Data catalogs

As adoption of the modern data stack increases, new user needs emerge. I am particularly interested in user needs that exist at the intersection of various tools and layers in the modern data stack. In this post, I take a look at one such user need – data discovery – and explore how data discovery tools are evolving.

Stack overflow

The modern data stack is now a dizzying array of ETL/reverse ETL pipelines, warehouses, lakehouses, data transformation tools, and metrics dashboards. Each of these components contains valuable information. Making the most of it is a function of knowing where to find what you are looking for. This can be challenging when information is spread across disparate systems.

Data catalogs today

This dynamic has led to the rise of data catalogs. Data catalogs sit upstream from your data sources and pipelines, suck in your metadata and act as a reference point for what is going on in your data stack. They act as an aggregation layer on top of your data resources: tables, transformations, queries, aggregated metrics, etc.

Data catalogs unlock a few benefits:

  • Discovery — what exists in our stack?
    Search is the central functionality of a data catalog. It's typical to have several data resources in an org owned by different stakeholders. Having a centralized search layer on top of all these data resources makes it easier for a consumer to know what exists across their data stack.

  • Knowledge management — what does a particular resource mean?
    It's one thing to be able to search for a resource and another to understand its intended use. If data is an asset then the knowledge surrounding data is valuable IP. Data catalogs serve as a documentation hub for agreed-upon descriptions. They pull in existing documentation from the underlying source and allow users to define key terms that make sense to various stakeholders.

  • Collaboration
    Different stakeholders interact at different levels of the modern data stack and have varying needs. For example, a data consumer such as a PM may make a request to a data engineer for a particular set of columns to be included in a particular analysis. Two data engineers may go back and forth on a canonical SQL query. Data catalogs serve as a collaboration hub to streamline these interactions.

Data catalogs tomorrow: a front door to the modern data stack

One framing that helps as a guide for thinking about where data catalogs are today and where they are headed is that of a front door to the modern data stack. That is, a control plane for everything happening in your data stack. We already see the beginnings of this:

  • As data catalogs increase the expected value of all data assets, adoption increases among both data producers and consumers
    Every piece of data produced in an organization has a discounted expected value if it is hard to discover or use. As data catalogs make it easier to find what you are looking for, they become the first reference point for data consumers in an organization and give teams confidence that they are making the most of their data. Additionally, data catalogs passively index your metadata, aggregate data assets across multiple sources, and surface the most relevant results (e.g. via popularity rank) for a given search. As more data consumers in an organization are exposed to this benefit, they will come to rely on data catalogs as the default view for data exploration.

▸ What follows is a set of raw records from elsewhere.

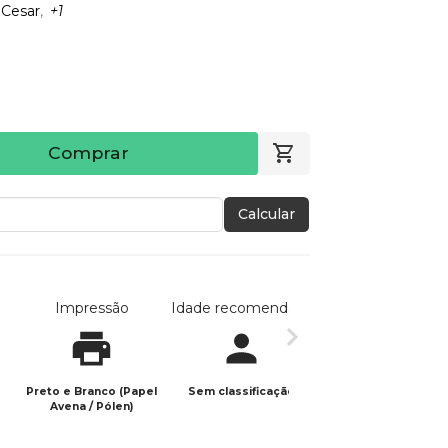
 Cesar
+1
Comprar
Calcular
Impressão
Idade recomendada
Data de publicaç
Preto e Branco (Papel
Sem classificação
18/05/2023
Avena / Pólen)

  • Data catalogs are a high recurring interaction node
    Data catalogs are evolving to become not just a reference point but a workflow tool for engineers, data scientists, PMs, and other stakeholders in an organization. They create value at the intersection of different parts of the data stack and different types of stakeholders. As teams adopt more tools in the modern data stack, it is more useful for interactions that reference various data resources to happen inside a data catalog versus in any one tool. Better built-in collaboration tools and aggregation features will continue to compound this value.